** Opening Task inputs block **

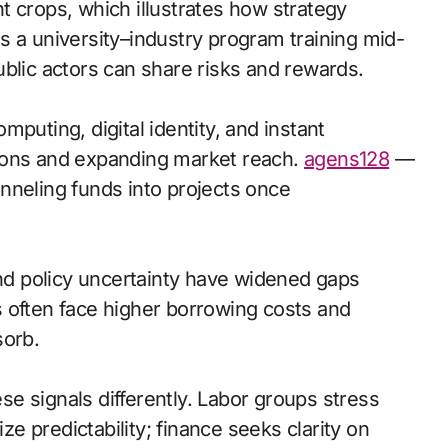
t crops, which illustrates how strategy
s a university–industry program training mid-
blic actors can share risks and rewards.
puting, digital identity, and instant
ions and expanding market reach.
agens128
—
nneling funds into projects once
and policy uncertainty have widened gaps
 often face higher borrowing costs and
sorb.
e signals differently. Labor groups stress
 predictability; finance seeks clarity on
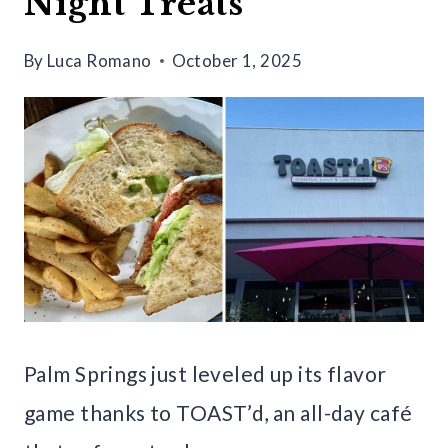
Night Treats
By
Luca Romano
October 1, 2025
Palm Springs just leveled up its flavor
game thanks to TOAST’d, an all-day café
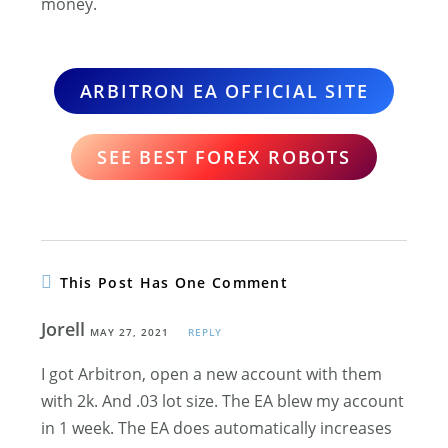
money.
ARBITRON EA OFFICIAL SITE
SEE BEST FOREX ROBOTS
This Post Has One Comment
Jorell
MAY 27, 2021
REPLY
I got Arbitron, open a new account with them
with 2k. And .03 lot size. The EA blew my account
in 1 week. The EA does automatically increases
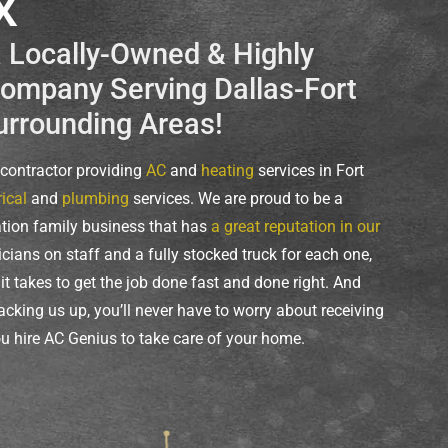
X
a Locally-Owned & Highly
mpany Serving Dallas-Fort
urrounding Areas!
e contractor providing
AC
and
heating
services in Fort
rical
and
plumbing
services. We are proud to be a
ation family business that has
a great reputation in our
icians on staff and a fully stocked truck for each one,
t takes to get the job done fast and done right. And
acking us up, you’ll never have to worry about receiving
u hire AC Genius to take care of your home.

** Closing Task inputs block **

Exercise goal. Leaving the images behind, set down every entry word for word.

The completed task.
t crops, which illustrates how strategy
s a university–industry program training mid-
blic actors can share risks and rewards.
puting, digital identity, and instant
ions and expanding market reach.
agens128
—
nneling funds into projects once
and policy uncertainty have widened gaps
 often face higher borrowing costs and
sorb.
e signals differently. Labor groups stress
 predictability; finance seeks clarity on
Night Treats
By
Luca Romano
October 1, 2025
Palm Springs just leveled up its flavor
game thanks to TOAST’d, an all-day café
money.
ARBITRON EA OFFICIAL SITE
SEE BEST FOREX ROBOTS
This Post Has One Comment
Jorell
MAY 27, 2021
REPLY
I got Arbitron, open a new account with them
with 2k. And .03 lot size. The EA blew my account
in 1 week. The EA does automatically increases
X
a Locally-Owned & Highly
mpany Serving Dallas-Fort
urrounding Areas!
e contractor providing
AC
and
heating
services in Fort
rical
and
plumbing
services. We are proud to be a
ation family business that has
a great reputation in our
icians on staff and a fully stocked truck for each one,
t takes to get the job done fast and done right. And
acking us up, you’ll never have to worry about receiving
u hire AC Genius to take care of your home.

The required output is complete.